T.R: 1337 is one of the hardest languages to type…it if even is a real lang- -explodes-
(That one page took me about half an hour to write. … stupid 1337 speak. ! 7t3 70\! (I hate you!) ;;)
Some Time later
T.R: Okay. Listen up, you have a new mission!
Atari is rubbing her ear with a pinky and Pharaoh is rubbing her belly and patting her head.
T.R: HEY, LISTEN!
Atari and Pharaoh are now in Link costumes. And eating chocolate shit cookies.
T.R: HEY! LIS--explodes.
Atari: Hello my friends! It is I! Li--…
Pharaoh: (Zelda costume) Link.
Atari: Liiii…
Pharaoh: … Liiink.
Atari: LIII… !
Pharaoh: LINK!
Atari: LILYOPPSCROTCHER!
Pharaoh: Link!
Atari: (Whirls around, smacking Pharaoh in the face) Yeah, Zelda?
Pharaoh: (Vein throb) Do you know what tiiime it is?
Atari: … Tea time?
Pharaoh: No. It is time for you to save the world and Hyrule in an RPG-styled sort of way. And then I get kidnapped. … Not in that order.

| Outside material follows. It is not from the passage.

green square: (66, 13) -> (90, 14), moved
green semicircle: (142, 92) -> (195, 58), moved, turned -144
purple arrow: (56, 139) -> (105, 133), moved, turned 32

Atari: More like.. You get kidnapped, then I save the world.. then you get kidnapped again and I save the world. Then you get kidnapped again and I save the world for a third time. Then I stop for a break to eat cookies while you get kidnapped again. Then I have to go save the world AGAIN. Then I try to bake cookies while you get mysteriously kidnapped AGAIN. Then I go to save you and my COOKIES BURN. AND THEN I KILL YOU.
Pharaoh: …
Atari: … Why do I feel like a fat Italian plumber in overalls?
Pharaoh: -wearing a news caster suit- Let's see…Mario is a very typical Italian video game, perfectly describing what Italians do. First they get money, then they chase after the girl, killing many things and smoking many mushrooms. –coughs- Yes…Mario is really a drunk no good Italian who can't get a job and has to work as a plumber for the rest of his life while smoking mushrooms, going to 'mysterious' pot induced worlds and chasing after women, who gets kidnapped every five minutes.
Atari: What is it with princess always getting kidnapped in video games? Couldn't they go all ninja on their ass?
Pharaoh: You've got a point…
Atari: I'm gonna make a video game where the princess is a kick ass ninja and she has to go rescue the main character who is locked up in a cell and has to get raped by some smelly old guy!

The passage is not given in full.